My point was not to say that it was a problem for Ruby to not have
statement terminators. I was trying to answer
the question as to why the user was getting his error reported at EOF.
It's also pertinent because a lot of
discussion has been around the need for "better error messages". While
I have certainly seen cases where Ruby
error messages could be better, I don't think a little more work on
error messages is going to correct his issue.
It's implicit with the lack of statement terminators.
Just about every language and compiler I've run across in 30+ years
has shown some head-scratching syntax errors, usually caused by a
mis-matched pair of somethings. The solution has always been some form
of tool besides the syntax error messages:
The old-fashioned way was for the compiler to produce a listing with
annotations on the side showing nesting levels of things like do/end
procedures/functions and their ends etc.
Proc Do
0 0 Function foo(a,b)
1 0 do while something
1 1 sing(a)
1 1 do something else
1 2 skip(b)
1 1 end
1 1 frobnitz()
1 0 end
0 0 end
Of course that looks ancient to anyone but us old greybeards who cut
our teeth on keypunches instead of vi or emacs.

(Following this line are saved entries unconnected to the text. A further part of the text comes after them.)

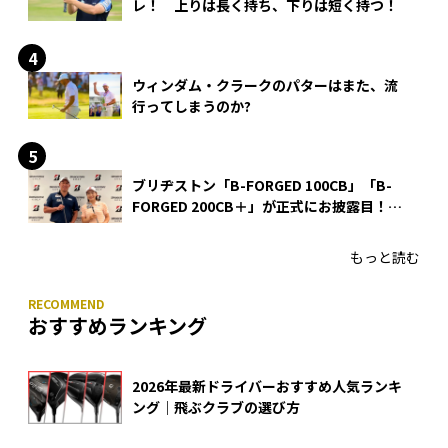
レ！ 上りは長く持ち、下りは短く持つ！
ウィンダム・クラークのパターはまた、流
行ってしまうのか?
ブリヂストン「B-FORGED 100CB」「B-
FORGED 200CB＋」が正式にお披露目！
あのアイアンの正体がついに明らかに！
もっと読む
おすすめランキング
2026年最新ドライバーおすすめ人気ランキ
ング｜飛ぶクラブの選び方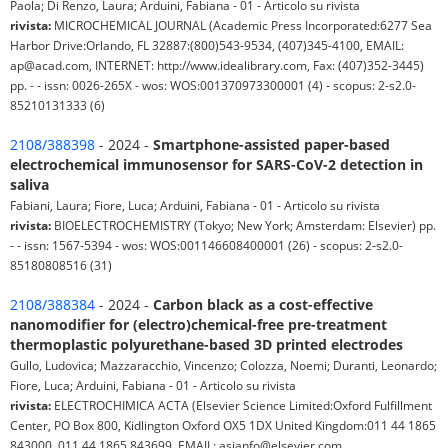
Paola; Di Renzo, Laura; Arduini, Fabiana - 01 - Articolo su rivista
rivista:
MICROCHEMICAL JOURNAL (Academic Press Incorporated:6277 Sea
Harbor Drive:Orlando, FL 32887:(800)543-9534, (407)345-4100, EMAIL:
ap@acad.com, INTERNET: http://www.idealibrary.com, Fax: (407)352-3445)
pp. - - issn: 0026-265X - wos: WOS:001370973300001 (4) - scopus: 2-s2.0-
85210131333 (6)
2108/388398
- 2024 -
Smartphone-assisted paper-based
electrochemical immunosensor for SARS-CoV-2 detection in
saliva
Fabiani, Laura; Fiore, Luca; Arduini, Fabiana - 01 - Articolo su rivista
rivista:
BIOELECTROCHEMISTRY (Tokyo; New York; Amsterdam: Elsevier) pp.
- - issn: 1567-5394 - wos: WOS:001146608400001 (26) - scopus: 2-s2.0-
85180808516 (31)
2108/388384
- 2024 -
Carbon black as a cost-effective
nanomodifier for (electro)chemical-free pre-treatment
thermoplastic polyurethane-based 3D printed electrodes
Gullo, Ludovica; Mazzaracchio, Vincenzo; Colozza, Noemi; Duranti, Leonardo;
Fiore, Luca; Arduini, Fabiana - 01 - Articolo su rivista
rivista:
ELECTROCHIMICA ACTA (Elsevier Science Limited:Oxford Fulfillment
Center, PO Box 800, Kidlington Oxford OX5 1DX United Kingdom:011 44 1865
843000, 011 44 1865 843699, EMAIL: asianfo@elsevier.com,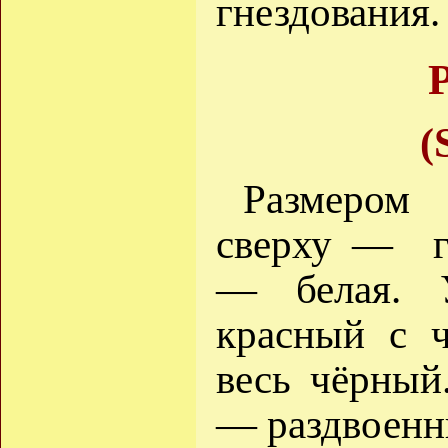
гнездования.
(
Размером
сверху — го
— белая. 
красный с 
весь чёрный
— раздвоенн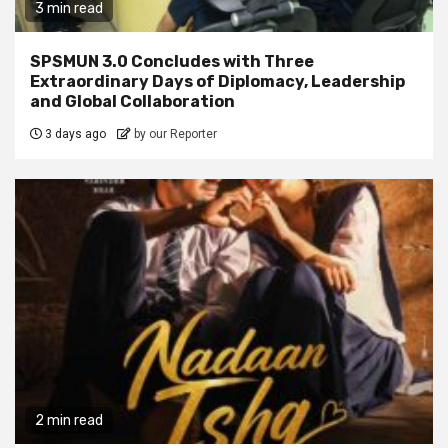
3 min read
SPSMUN 3.0 Concludes with Three
Extraordinary Days of Diplomacy, Leadership
and Global Collaboration
3 days ago
by our Reporter
2 min read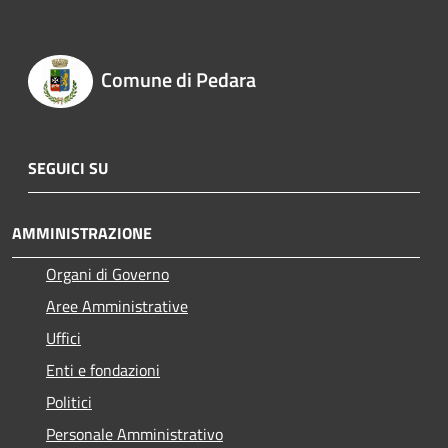
Comune di Pedara
SEGUICI SU
AMMINISTRAZIONE
Organi di Governo
Aree Amministrative
Uffici
Enti e fondazioni
Politici
Personale Amministrativo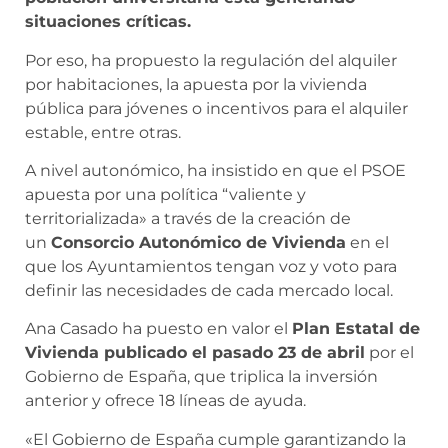
situaciones críticas.
Por eso, ha propuesto la regulación del alquiler
por habitaciones, la apuesta por la vivienda
pública para jóvenes o incentivos para el alquiler
estable, entre otras.
A nivel autonómico, ha insistido en que el PSOE
apuesta por una política “valiente y
territorializada» a través de la creación de
un
Consorcio Autonómico de Vivienda
en el
que los Ayuntamientos tengan voz y voto para
definir las necesidades de cada mercado local.
Ana Casado ha puesto en valor el
Plan Estatal de
Vivienda publicado el pasado 23 de abril
por el
Gobierno de España, que triplica la inversión
anterior y ofrece 18 líneas de ayuda.
«El Gobierno de España cumple garantizando la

The more modern way is to eschew listings in favor of editors which
are somewhat knowledgable of the language syntax and can do things
like fold, indent, and find matching items.
Back when I did Lisp, I learned techniques like numbering parentheses myself:
(a (b c)( (( (d e) f) ) ) ))))))))))
0 1 11234 4 3210
And of course those old Lots of Irritating Silly Parentheses
evaluators would throw away those unneeded closing parens.